Le cure vanno fermate se non vi è "la possibilità di recuperare la coscienza e le funzioni mentali". Nel buddismo, "nei casi di male incurabile c'è una pratica che consente l'abbandono della coscienza dal corpo"; negli altri casi "anche noi parliamo di suicidio".
Il buddhismo Nichiren, specialmente quello della Soka Gakkai, ha invece un'attitudine più permissiva nei confronti dell'eutanasia e del suicidio.
In genere i teorici dell'ebraismo ortodosso si oppongono all'eutanasia, spesso in modo vigoroso, anche se alcuni dimostrano una certa comprensione per l'eutanasia passiva in circostanze limitate. All'interno dell'ebraismo conservativo e riformato, invece, c'è un sostegno abbastanza diffuso per l'eutanasia passiva.
L'induismo rispetta fortemente la vita umana, ed è in genere contrario all'eutanasia, ma lascia comunque libertà di coscienza. Considera invece il suicidio, cui è contrario in assoluto, un atto che causa impedimento alla liberazione finale, aumentando il "Karma" negativo individuale.
L'Islam vieta categoricamente tutte le forme di suicidio e tutte le azioni che possano agevolare il suicidio di qualcun altro. È inoltre vietato per un musulmano pianificare la propria morte per il futuro ma è possibile rifiutare terapie curative.

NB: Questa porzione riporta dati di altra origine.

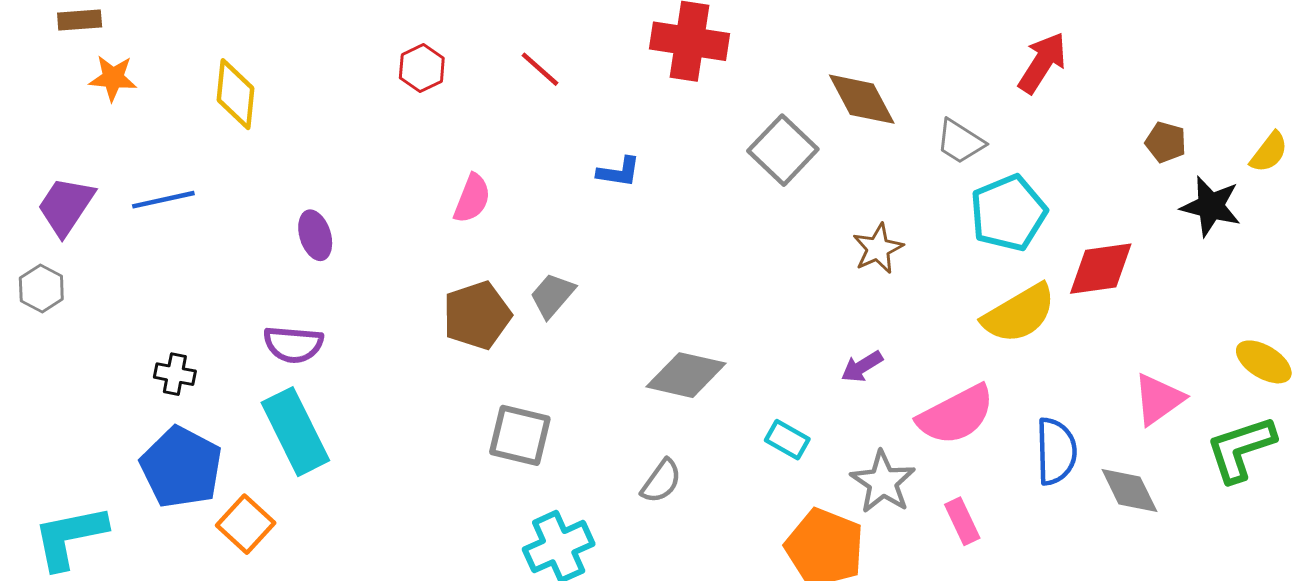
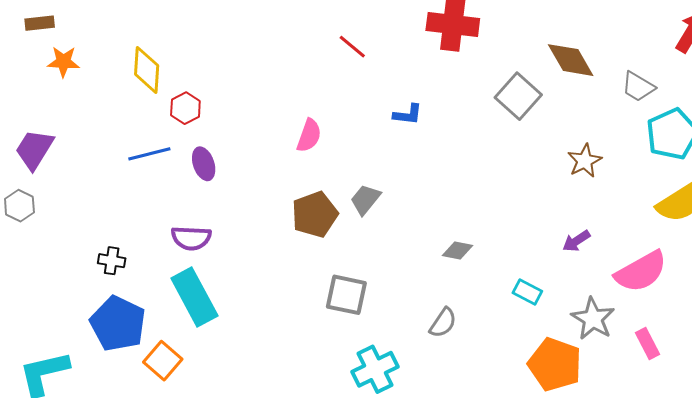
red hexagon: (422, 68) -> (185, 108), moved
blue line: (163, 200) -> (149, 154), moved
gray diamond: (686, 375) -> (457, 250), size x0.6

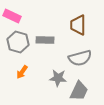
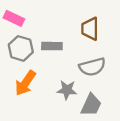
orange arrow: (22, 72) -> (25, 83), size x1.6

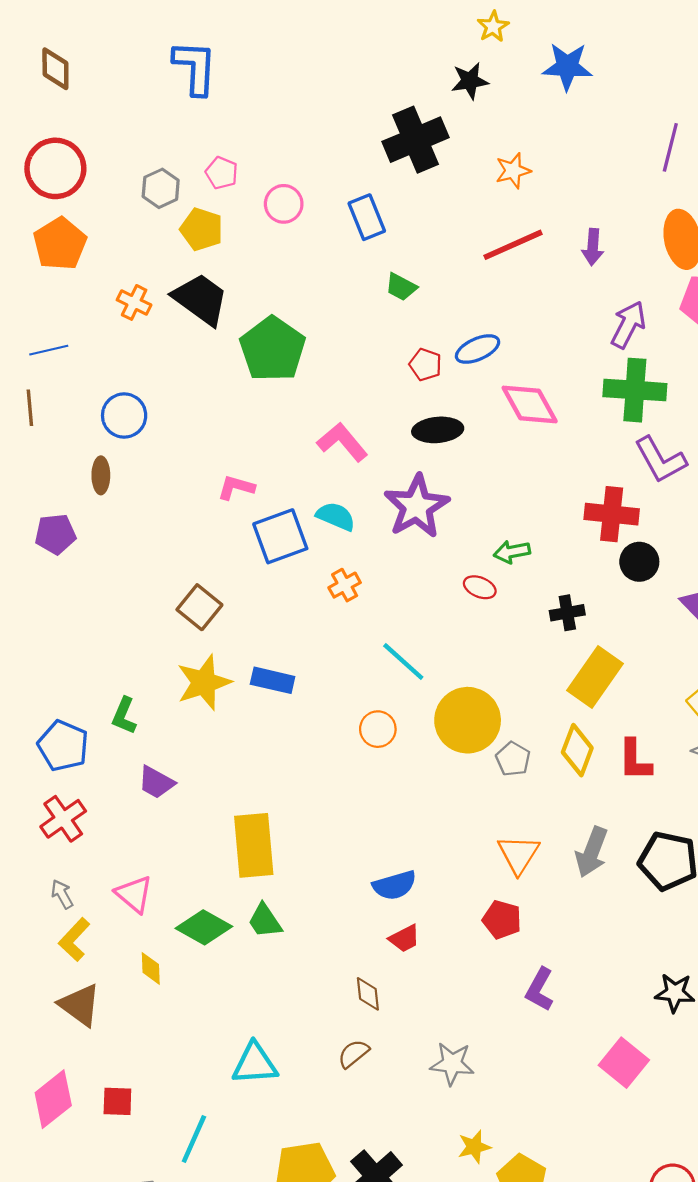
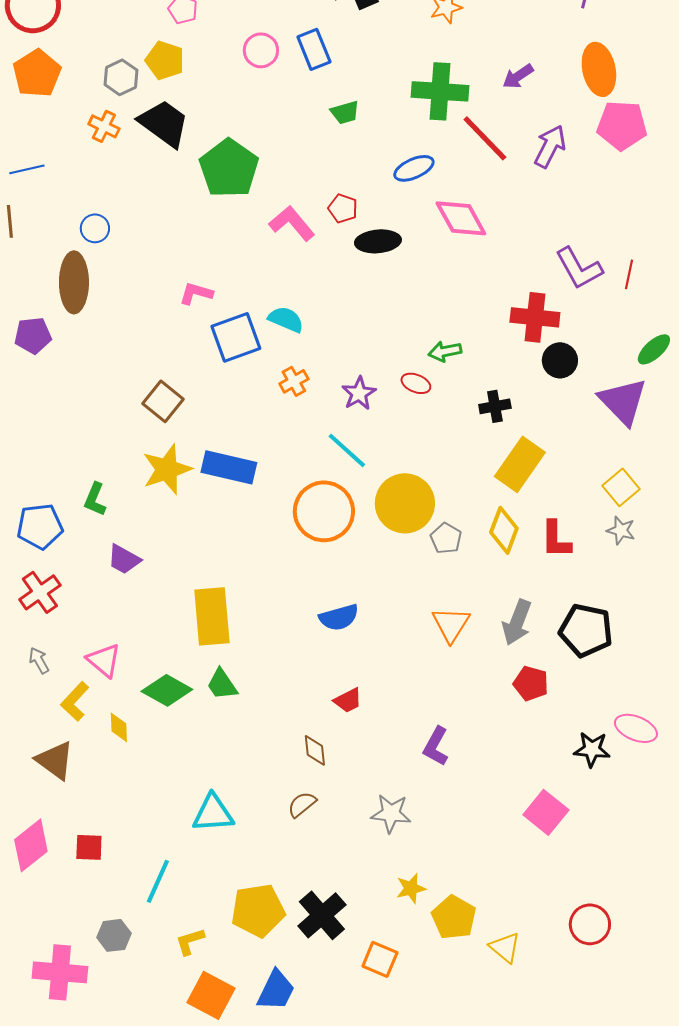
gray hexagon: (161, 188) -> (121, 77), moved
pink circle: (284, 204) -> (261, 50), moved
red line: (513, 245) -> (485, 138), moved, turned 70
purple arrow: (593, 247) -> (518, 76), turned 52
green trapezoid: (401, 287) -> (345, 112), turned -44
red pentagon: (425, 365) -> (343, 208), moved
green cross: (635, 390) -> (440, 91), moved
blue circle: (124, 416) -> (95, 228), size x0.7
pink L-shape: (342, 442) -> (292, 223), moved
brown ellipse: (101, 475) -> (74, 282), size x1.8
purple star: (417, 506) -> (359, 393), moved, size x0.6
blue rectangle: (273, 680) -> (229, 467), size x1.4
orange circle: (378, 729) -> (324, 511), size x1.8
blue pentagon: (63, 746) -> (40, 526), turned -30
blue semicircle: (394, 885) -> (339, 617), moved
red pentagon: (502, 920) -> (531, 683), moved
yellow L-shape: (74, 940) -> (75, 701), moved
purple L-shape: (540, 989) -> (436, 746), moved

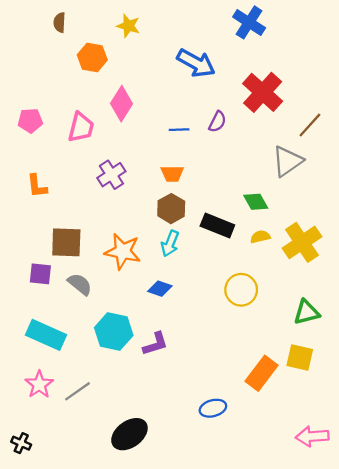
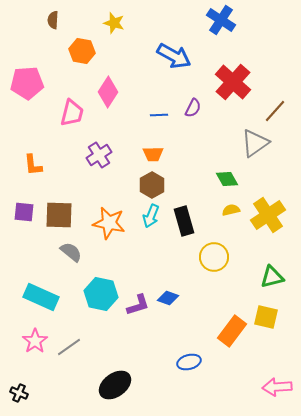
pink pentagon: (30, 121) -> (27, 83), moved, size x1.5
black rectangle: (217, 225) -> (184, 221), moved, turned 52
purple square: (40, 274) -> (24, 212), moved
blue diamond: (160, 289) -> (168, 298), moved

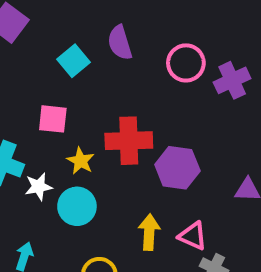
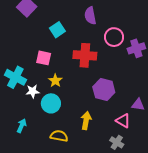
purple semicircle: (120, 43) -> (90, 16), moved
red cross: (129, 141) -> (85, 55), moved
pink triangle: (193, 236) -> (123, 121), moved

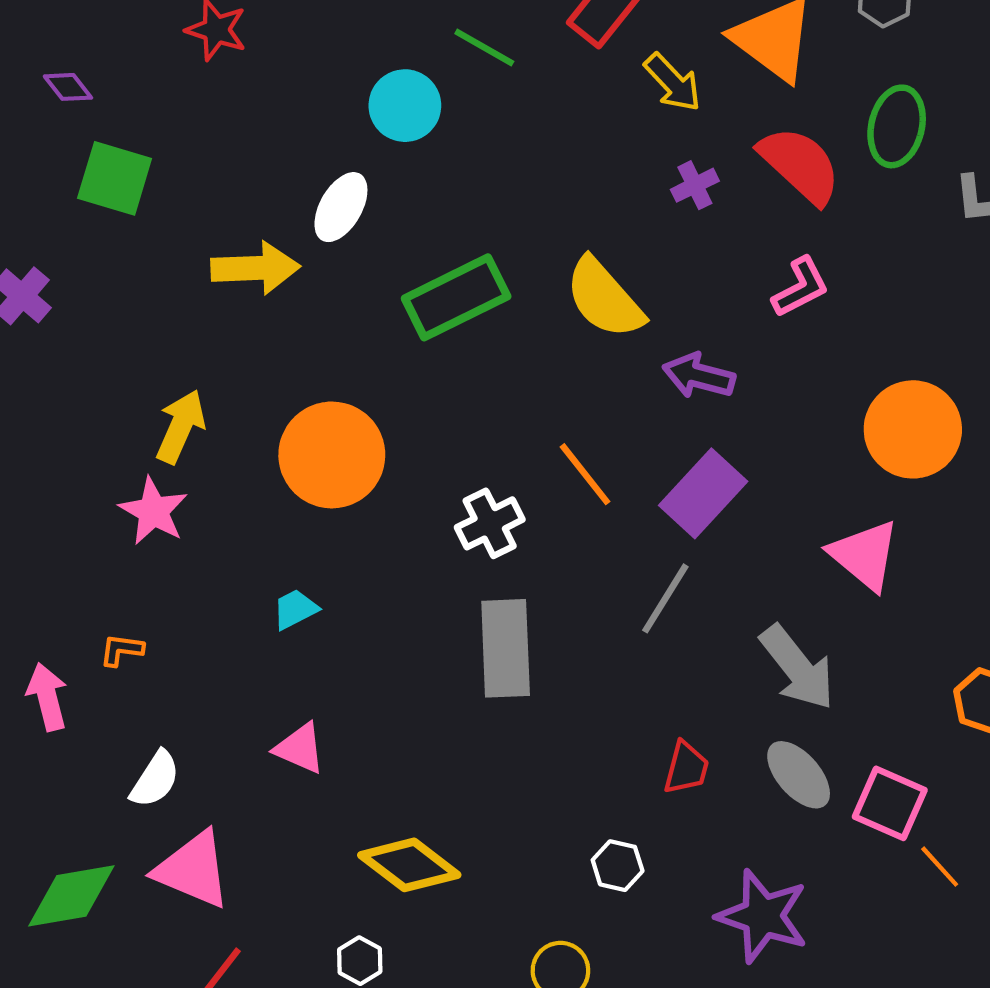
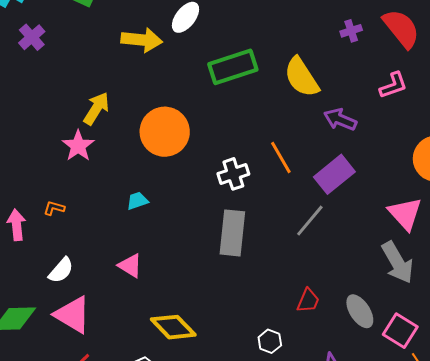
gray arrow: (797, 668) -> (397, 262), moved

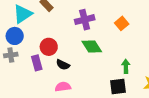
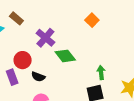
purple cross: (85, 20) -> (45, 38), moved, turned -30
orange square: (122, 23) -> (92, 20), moved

Il Codice penale svizzero traduce in norma l'interpretazione aperta del problema, per cui in uno degli articoli di legge viene sancita la possibilità di assistere al suicidio, salvo se dettato da interessi personali. In Europa, paesi come l'Olanda o il Belgio, hanno depenalizzato l'eutanasia attiva sotto controllo medico.
Per poter usufruire del suicidio assistito occorre presentare una domanda che deve essere innanzitutto seria e reiterata con l'andare del tempo. Secondariamente la persona deve essere affetta da un male incurabile, il cui esito fatale è prevedibile. Le sofferenze fisiche e psichiche causate dalla malattia devono inoltre essere tali da rendere insopportabile l'esistenza.
Tra la domanda di suicidio assistito e il passaggio all'atto, c'è sempre un periodo di grazia. Un tempo in cui le associazioni invitano il paziente a regolare i propri conti con la vita e a congedarsi da amici e familiari. Quando poi la scelta, ponderata e maturata, diventa definitiva, chiedono nuovamente al paziente un'ultimissima conferma.
Accertato che si tratta della sua volontà si somministra una soluzione farmaceutica che il paziente deve essere in grado di assumere autonomamente e di ingerire esclusivamente con le proprie forze. Se non fosse così, sarebbe eutanasia, e non suicidio assistito. È una sfumatura sottile, ma di estrema importanza.